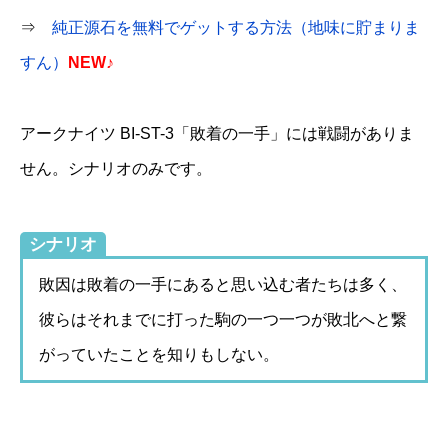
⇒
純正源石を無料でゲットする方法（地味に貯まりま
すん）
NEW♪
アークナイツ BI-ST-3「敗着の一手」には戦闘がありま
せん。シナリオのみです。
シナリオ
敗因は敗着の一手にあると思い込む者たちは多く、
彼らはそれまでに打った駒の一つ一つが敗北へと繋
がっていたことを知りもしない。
...
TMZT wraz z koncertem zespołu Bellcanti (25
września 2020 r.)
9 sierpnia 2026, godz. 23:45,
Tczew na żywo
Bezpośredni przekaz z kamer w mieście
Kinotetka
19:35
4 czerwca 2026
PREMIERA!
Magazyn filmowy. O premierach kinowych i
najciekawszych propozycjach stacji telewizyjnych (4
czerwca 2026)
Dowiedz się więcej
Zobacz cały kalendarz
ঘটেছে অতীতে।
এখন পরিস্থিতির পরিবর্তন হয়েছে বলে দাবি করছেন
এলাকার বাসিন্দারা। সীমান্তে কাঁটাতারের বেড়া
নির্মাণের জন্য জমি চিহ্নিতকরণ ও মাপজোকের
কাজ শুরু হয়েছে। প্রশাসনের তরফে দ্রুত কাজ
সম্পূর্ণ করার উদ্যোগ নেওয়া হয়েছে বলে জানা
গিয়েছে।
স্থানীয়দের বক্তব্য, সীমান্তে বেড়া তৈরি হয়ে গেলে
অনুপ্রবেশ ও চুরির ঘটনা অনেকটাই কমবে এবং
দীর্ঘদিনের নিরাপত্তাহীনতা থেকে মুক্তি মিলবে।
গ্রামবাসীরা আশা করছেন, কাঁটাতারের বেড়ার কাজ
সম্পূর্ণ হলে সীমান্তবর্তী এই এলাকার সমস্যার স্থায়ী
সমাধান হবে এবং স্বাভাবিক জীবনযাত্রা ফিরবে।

> [Work order]:
Give back exactly the lines of the listing above that run from the line with "せん。シナリオのみです。" to the line with "がっていたことを知りもしない。", inclusive.

> [Result]:
せん。シナリオのみです。
シナリオ
敗因は敗着の一手にあると思い込む者たちは多く、
彼らはそれまでに打った駒の一つ一つが敗北へと繋
がっていたことを知りもしない。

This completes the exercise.